So you’ve decided it’s time you ditch the wires and go wireless with your headphones. You’ve probably researched and discovered that not all cordless headphones are created equal.
However, the more you investigate it, the more perplexed you become. This is especially true when you hear about other wireless headphones options outside Bluetooth, such as broadcast, infrared, and Kleer. You’re now faced with the decision: which should I choose?
The main distinction is how the headphones are connected to the media player. Wireless headphones can employ radio signals, infrared, internal storage, or KleerNet to send audio signals, whereas Wireless headphones use brief radio waves.

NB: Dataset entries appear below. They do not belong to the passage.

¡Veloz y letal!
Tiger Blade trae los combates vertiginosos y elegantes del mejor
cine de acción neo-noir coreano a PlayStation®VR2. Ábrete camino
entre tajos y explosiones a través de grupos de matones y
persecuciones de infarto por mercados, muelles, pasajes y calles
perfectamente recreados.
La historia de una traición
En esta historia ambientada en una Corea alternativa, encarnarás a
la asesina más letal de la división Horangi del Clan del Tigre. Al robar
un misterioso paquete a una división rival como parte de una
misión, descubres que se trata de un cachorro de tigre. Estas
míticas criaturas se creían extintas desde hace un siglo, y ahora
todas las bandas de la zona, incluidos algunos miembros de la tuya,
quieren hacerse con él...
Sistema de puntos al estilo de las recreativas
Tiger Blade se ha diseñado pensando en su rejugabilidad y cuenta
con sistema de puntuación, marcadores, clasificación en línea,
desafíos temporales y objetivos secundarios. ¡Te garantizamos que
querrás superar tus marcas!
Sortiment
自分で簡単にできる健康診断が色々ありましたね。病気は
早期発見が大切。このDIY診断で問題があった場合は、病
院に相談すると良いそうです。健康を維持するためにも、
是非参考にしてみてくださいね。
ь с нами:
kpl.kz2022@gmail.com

You’re probably aware of how headphones work: they use a cable to amplify and transform the audio signal from a media player (such as your phone or laptop) into the lovely sound you hear.
Wireless headphones eliminate the need for a wire by sending sound via low-powered radio waves. This procedure necessitates the use of two devices: a transmitter (such as your smartphone) and a receiver (such as your computer)

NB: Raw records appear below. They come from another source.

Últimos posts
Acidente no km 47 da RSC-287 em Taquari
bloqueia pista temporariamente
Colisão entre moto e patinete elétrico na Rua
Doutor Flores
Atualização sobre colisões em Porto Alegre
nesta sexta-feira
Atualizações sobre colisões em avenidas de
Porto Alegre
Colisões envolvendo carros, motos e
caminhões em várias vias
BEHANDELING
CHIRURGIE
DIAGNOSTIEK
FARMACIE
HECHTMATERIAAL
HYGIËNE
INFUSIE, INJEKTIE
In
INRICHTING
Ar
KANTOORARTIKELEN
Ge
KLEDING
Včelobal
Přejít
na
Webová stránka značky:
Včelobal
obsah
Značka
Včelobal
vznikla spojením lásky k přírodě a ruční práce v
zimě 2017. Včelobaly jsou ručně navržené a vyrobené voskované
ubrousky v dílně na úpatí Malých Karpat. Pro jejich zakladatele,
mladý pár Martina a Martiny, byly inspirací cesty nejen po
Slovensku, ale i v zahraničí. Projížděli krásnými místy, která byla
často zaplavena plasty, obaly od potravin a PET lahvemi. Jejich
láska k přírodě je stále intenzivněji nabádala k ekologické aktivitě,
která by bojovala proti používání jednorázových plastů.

RF headphones use a particular radio wave frequency to transmit sound. As a result, for RF headphones to work, they usually require a specific dongle/transmitter. This isn’t as simple as Wireless headphones built into nearly every current device.

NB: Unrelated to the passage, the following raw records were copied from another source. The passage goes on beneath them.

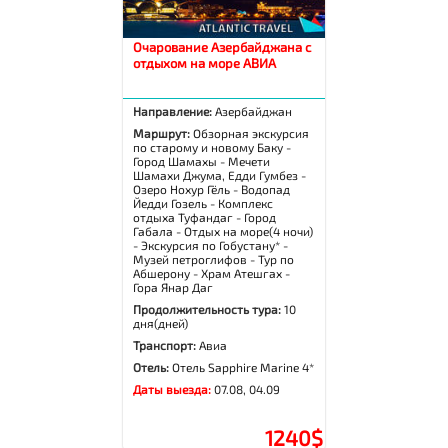
Очарование Азербайджана с
отдыхом на море АВИА
Направление:
Азербайджан
Маршрут:
Обзорная экскурсия
по старому и новому Баку -
Город Шамахы - Мечети
Шамахи Джума, Едди Гумбез -
Озеро Нохур Гёль - Водопад
Йедди Гозель - Комплекс
отдыха Туфандаг - Город
Габала - Отдых на море(4 ночи)
- Экскурсия по Гобустану* -
Музей петроглифов - Тур по
Абшерону - Храм Атешгах -
Гора Янар Даг
Продолжительность тура:
10
дня(дней)
Транспорт:
Авиа
Отель:
Отель Sapphire Marine 4*
Даты выезда:
07.08, 04.09
1240$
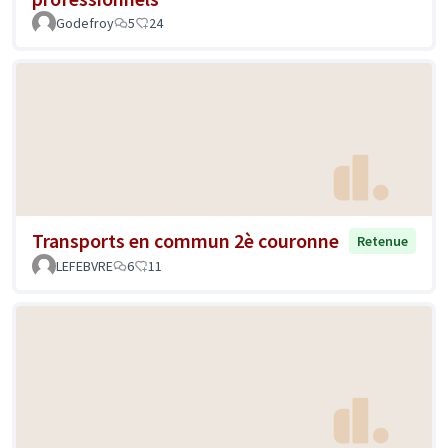
Godefroy
5
24
Transports en commun 2è couronne
Retenue
LEFEBVRE
6
11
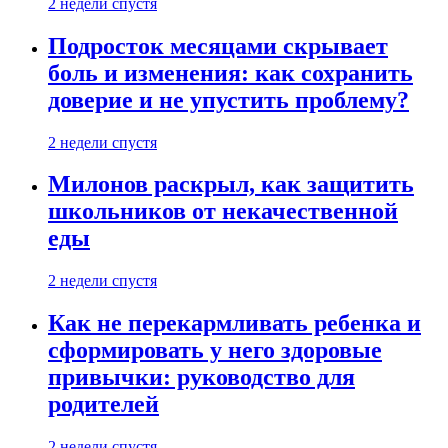
2 недели спустя
Подросток месяцами скрывает
боль и изменения: как сохранить
доверие и не упустить проблему?
2 недели спустя
Милонов раскрыл, как защитить
школьников от некачественной
еды
2 недели спустя
Как не перекармливать ребенка и
сформировать у него здоровые
привычки: руководство для
родителей
2 недели спустя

On the other hand, RF headphones can broadcast through buildings and solid matter (unlike most Bluetooth devices). Hence signal loss is nearly non-existent. In addition, RF headphones require little audio compression, which indicates two things:
RF headphones generally incorporate audio settings such as sound system and bass boost to increase content immersion. Specific RF headsets & transmitters can support audio sharing, so RF earphones are ideal for group sound experiences such as silent discos and watching TV with pals.
A dock station that interfaces to the audio stream are usually included with IR headphones. However, unlike RF earphones, IR transmitters provide the sound wave to the headphones via light-emitting diodes (LEDs) rather than radio waves.
IR headphones require a line-of-sight (LOS) contact between the transmitter and your earphones because they employ lightwave. However, they have a decreased chance of interfering with the other wireless devices, which can degrade sound quality.
While specific infrared headphone versions are still available, their popularity is fading. One of the most appealing features of Bluetooth earphones is the ability to move away from the source of audio. Unfortunately, the short-range of IR prevents this.